Here, We can have two conditions regarding vector field $V_0$, which are $V_0\in Span\xi$ and $V_0\perp \xi$. We concentrate only on the first one, i.e., $V_0=\xi$. So, in our case, we can write it as

$$\begin{array}{c}\hfill L_{\xi }g(X_0,Y_0)+2A^s(X_0,Y_0)+2\lambda g(X_0,Y_0)=0.\end{array}$$

(73)

Using differential Equations (3) and (5), we get

$$\begin{array}{cc}\hfill L_{\xi }g(X_0,Y_0)& =g({\ddot{\nabla }}_{X_0}\xi ,Y_0)+g(X_0,{\ddot{\nabla }}_{Y_0}\xi )\hfill \\ \hfill & =0.\hfill \end{array}$$

(74)

Using Equation (74) in (73), we get

$$A^s(Y_0,Z_0)=-\lambda g(Y_0,Z_0).$$

(75)

Theorem 13. 

If $(g,\xi ,\lambda )$ is a Ricci soliton on the CL-transformation of 3-D quasi Sasakian manifold, with the condition that the curvature of the 3-D quasi Sasakian manifold is flat, then the CL-transformation on the 3-D quasi Sasakian manifold is an Einstein manifold.
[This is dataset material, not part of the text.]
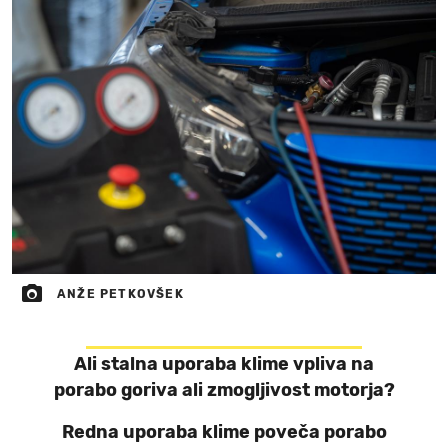
ANŽE PETKOVŠEK
Ali stalna uporaba klime vpliva na
porabo goriva ali zmogljivost motorja?
Redna uporaba klime poveča porabo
Also, by the use of Equation (71) in (75), we get

$$\lambda ={\displaystyle \frac{1}{2}}{\beta }^2.$$

(76)

Hence, we have the following corollaries.

Corollary 7. 

In the CL-transformation of 3-D quasi Sasakian manifold, with the condition that the curvature of the 3-D quasi Sasakian manifold is flat, the Ricci soliton $(g,\xi ,\lambda )$ of CL-transformation on the 3-D quasi Sasakian manifold is found to be shrinking, steady, or expanding when ${\beta }^2<0$, ${\beta }^2=0$, or ${\beta }^2>0$, respectively.

Corollary 8. 

In the CL-transformation of 3-D cosymplectic quasi Sasakian manifold, with the condition that the curvature of the 3-D cosymplectic quasi Sasakian manifold is flat, the Ricci soliton $(g,\xi ,\lambda )$ of CL-transformation on the 3-D cosymplectic quasi Sasakian manifold is found to be steady.

8. Conclusions

The study of CL-transformations on 3-dimensional quasi Sasakian manifolds has revealed rich geometric behavior and introduced new tools for exploring curvature and symmetry within contact geometry. Notably, the invariant tensor field defined under these transformations offers potential for deeper structural analysis that extends beyond classical frameworks.

Looking forward, future work could focus on exploring the interaction of CL-transformations with other geometric flows, such as generalized Ricci or Yamabe solitons, especially in higher dimensions or under alternative connection types. Another promising direction is the application of the CL-curvature tensor in the classification of more general classes of contact metric manifolds. Additionally, integrating this framework into modern theoretical models, such as $f\left(R\right)$ or $f(R,T)$ gravity theories, or manifolds with semi-symmetric or non-metric connections may uncover further geometric and physical insights. These paths offer a fertile ground for continued research on the intersection of differential geometry and mathematical physics.